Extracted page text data
►
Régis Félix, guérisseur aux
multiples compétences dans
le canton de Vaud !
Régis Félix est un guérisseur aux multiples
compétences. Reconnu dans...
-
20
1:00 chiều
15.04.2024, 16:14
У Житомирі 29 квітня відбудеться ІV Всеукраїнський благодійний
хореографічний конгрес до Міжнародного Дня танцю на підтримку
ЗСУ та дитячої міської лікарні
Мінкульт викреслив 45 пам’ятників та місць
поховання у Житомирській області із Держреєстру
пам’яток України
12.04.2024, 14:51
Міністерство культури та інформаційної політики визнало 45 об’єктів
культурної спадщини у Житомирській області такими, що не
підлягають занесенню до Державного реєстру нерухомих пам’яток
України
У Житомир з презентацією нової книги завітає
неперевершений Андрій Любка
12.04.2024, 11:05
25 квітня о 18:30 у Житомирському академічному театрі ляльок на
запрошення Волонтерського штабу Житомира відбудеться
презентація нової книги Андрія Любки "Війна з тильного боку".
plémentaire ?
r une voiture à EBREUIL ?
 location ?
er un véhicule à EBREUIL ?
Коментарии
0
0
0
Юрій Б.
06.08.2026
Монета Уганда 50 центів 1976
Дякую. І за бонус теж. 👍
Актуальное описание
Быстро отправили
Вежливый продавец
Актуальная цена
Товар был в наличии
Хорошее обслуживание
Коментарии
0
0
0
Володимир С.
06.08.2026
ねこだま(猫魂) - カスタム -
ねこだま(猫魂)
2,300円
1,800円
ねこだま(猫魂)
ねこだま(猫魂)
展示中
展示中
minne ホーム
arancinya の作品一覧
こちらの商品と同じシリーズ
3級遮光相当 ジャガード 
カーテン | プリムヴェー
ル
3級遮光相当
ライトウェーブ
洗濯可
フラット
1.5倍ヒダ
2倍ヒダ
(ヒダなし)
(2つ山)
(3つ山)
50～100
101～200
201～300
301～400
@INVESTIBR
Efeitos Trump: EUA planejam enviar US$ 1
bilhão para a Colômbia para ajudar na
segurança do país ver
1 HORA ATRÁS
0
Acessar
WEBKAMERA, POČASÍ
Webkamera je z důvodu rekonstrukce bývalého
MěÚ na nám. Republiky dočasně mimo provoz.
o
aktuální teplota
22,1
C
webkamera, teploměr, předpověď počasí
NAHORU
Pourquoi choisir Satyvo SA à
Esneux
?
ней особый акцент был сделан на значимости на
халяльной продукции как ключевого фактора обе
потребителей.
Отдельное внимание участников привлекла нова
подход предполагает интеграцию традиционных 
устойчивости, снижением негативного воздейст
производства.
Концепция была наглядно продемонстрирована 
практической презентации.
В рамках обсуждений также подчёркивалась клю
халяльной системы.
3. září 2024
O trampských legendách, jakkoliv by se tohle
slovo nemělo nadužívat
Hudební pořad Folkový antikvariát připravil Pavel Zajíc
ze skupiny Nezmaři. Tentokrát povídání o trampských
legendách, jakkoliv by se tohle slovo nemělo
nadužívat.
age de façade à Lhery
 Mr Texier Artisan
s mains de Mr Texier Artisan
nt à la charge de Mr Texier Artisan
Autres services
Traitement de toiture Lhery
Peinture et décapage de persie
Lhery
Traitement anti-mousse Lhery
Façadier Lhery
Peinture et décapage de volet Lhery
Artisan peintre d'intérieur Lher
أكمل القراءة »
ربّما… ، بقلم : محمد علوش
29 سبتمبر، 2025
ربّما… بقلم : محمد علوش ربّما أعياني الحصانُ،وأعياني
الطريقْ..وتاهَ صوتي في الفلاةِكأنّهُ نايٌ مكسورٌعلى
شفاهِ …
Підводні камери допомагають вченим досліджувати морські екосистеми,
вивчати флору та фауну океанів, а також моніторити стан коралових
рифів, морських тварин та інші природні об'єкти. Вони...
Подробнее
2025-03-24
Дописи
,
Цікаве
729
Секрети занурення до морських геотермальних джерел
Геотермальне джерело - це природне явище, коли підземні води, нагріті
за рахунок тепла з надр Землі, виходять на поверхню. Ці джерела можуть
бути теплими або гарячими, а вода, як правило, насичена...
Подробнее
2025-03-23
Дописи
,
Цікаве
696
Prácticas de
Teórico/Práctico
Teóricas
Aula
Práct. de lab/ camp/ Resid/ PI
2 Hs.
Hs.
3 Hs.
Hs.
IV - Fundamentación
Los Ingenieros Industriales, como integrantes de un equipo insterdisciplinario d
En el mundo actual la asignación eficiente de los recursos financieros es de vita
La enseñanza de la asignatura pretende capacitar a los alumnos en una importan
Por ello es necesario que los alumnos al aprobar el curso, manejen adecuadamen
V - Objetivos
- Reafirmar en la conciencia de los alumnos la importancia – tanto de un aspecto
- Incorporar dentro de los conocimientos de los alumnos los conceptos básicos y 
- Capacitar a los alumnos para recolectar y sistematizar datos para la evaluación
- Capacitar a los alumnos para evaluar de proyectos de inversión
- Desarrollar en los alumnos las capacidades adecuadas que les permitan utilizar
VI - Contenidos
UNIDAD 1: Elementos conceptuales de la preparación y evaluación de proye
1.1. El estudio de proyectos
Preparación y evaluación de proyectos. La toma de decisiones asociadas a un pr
◄
● What is being asked
Only the final stretch of the entries above is needed: print exactly the lines from the line containing "- Reafirmar en" through the last one.

● Exercise response
- Reafirmar en la conciencia de los alumnos la importancia – tanto de un aspecto
- Incorporar dentro de los conocimientos de los alumnos los conceptos básicos y 
- Capacitar a los alumnos para recolectar y sistematizar datos para la evaluación
- Capacitar a los alumnos para evaluar de proyectos de inversión
- Desarrollar en los alumnos las capacidades adecuadas que les permitan utilizar
VI - Contenidos
UNIDAD 1: Elementos conceptuales de la preparación y evaluación de proye
1.1. El estudio de proyectos
Preparación y evaluación de proyectos. La toma de decisiones asociadas a un pr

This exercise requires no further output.